Tips to Remember When Buying an Existing Business



When most entrepreneurs think of starting a business, they often think of starting from scratch. Although starting from scratch is a good idea, there are so many disadvantages to this approach. It may take longer to establish a customer base and a market presence than you initially thought. When you think about such disadvantages, the idea of buying an existing business becomes a lot more enticing. But where do you start and what should you keep in mind?

Choose the Right Business

Success when buying a business hinges on choosing the right business. We all excel in some areas better than others. When buying the new business, ensure that it is a niche that you excel in and one that you will enjoy working in. The business you buy should also match your skills, experience, and expertise. It is also important that you consider the size of the business because if you buy a business that is too big, it might take a lot longer to get a hang of how the business operates.

Consider Working With a Business Acquisition Team

Business acquisition teams usually have businesses for sale that have been running for years, ones whose owners want to sell. For example, if you are a dentist who is looking for a dentist for sale, you might get connected to a practice that belongs to a retiring dentist. These business acquisition teams connect sellers to buyers, and this might be the best way to find the business you need.

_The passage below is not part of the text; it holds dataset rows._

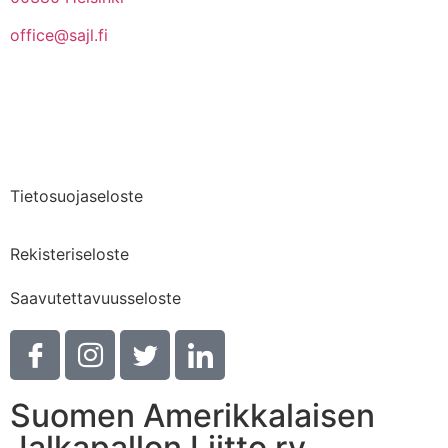
office@sajl.fi
Yhteystiedot
Medialle
Tietosuojaseloste
Rekisteriseloste
Saavutettavuusseloste
Suomen Amerikkalaisen
Jalkapallon Liitto ry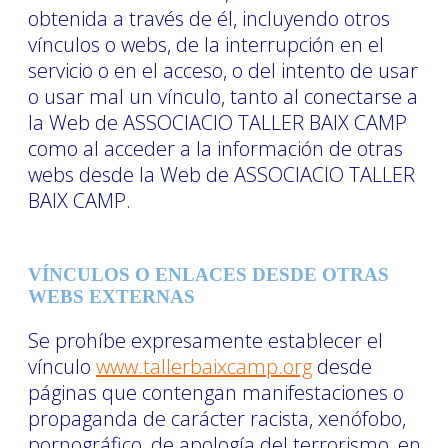
obtenida a través de él, incluyendo otros
vínculos o webs, de la interrupción en el
servicio o en el acceso, o del intento de usar
o usar mal un vínculo, tanto al conectarse a
la Web de ASSOCIACIO TALLER BAIX CAMP
como al acceder a la información de otras
webs desde la Web de ASSOCIACIO TALLER
BAIX CAMP.
VÍNCULOS O ENLACES DESDE OTRAS
WEBS EXTERNAS
Se prohíbe expresamente establecer el
vínculo
www.tallerbaixcamp.org
desde
páginas que contengan manifestaciones o
propaganda de carácter racista, xenófobo,
pornográfico, de apología del terrorismo, en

Most of these acquisition teams also do the behind the scenes work for you, including checking the accounting, income, labour force, market, inventory and more to ensure that you are paying a fair price for the business.

Do Your Due Diligence

Once you find a business that is the right fit for you or one that you are interested in, you should sit down and find everything you can about the business. A business might look shiny on the outside but be rotten on the inside. If the business acquisition team is not doing it for you, get a hold of the business’ books. You can comb through these books yourself, but you should talk to an acquisition attorney and a business valuation firm. These two parties will let you know if the business is healthy enough and if it would be a good acquisition.

Get the Right Type of Funding

There are lots of different types of funding you can acquire for the acquisition of your new business. A possible way to do so would be to list your business on websites such as sell.io or similar websites of business listing marketplaces. By doing this, you could potentially gain a potential investor’s interest who could provide funding. Also, the seller might allow you to pay for the business over time, which is a very good option, especially if you do not have the necessary funds at the time of purchase. Note that you might need to pay interest if you decide to follow this route.

A venture capital option where you partner with someone else is also a good option, as is getting a business loan to finance the business acquisition. Most banks and lenders allow you to use the new business as collateral, which is another reason you should consider this option.

Conclusion

Buying a business is a delicate process but if done right, it can yield amazing results. Just remember to take your time and do your due diligence to ensure everything on the inside looks as good as everything on the outside.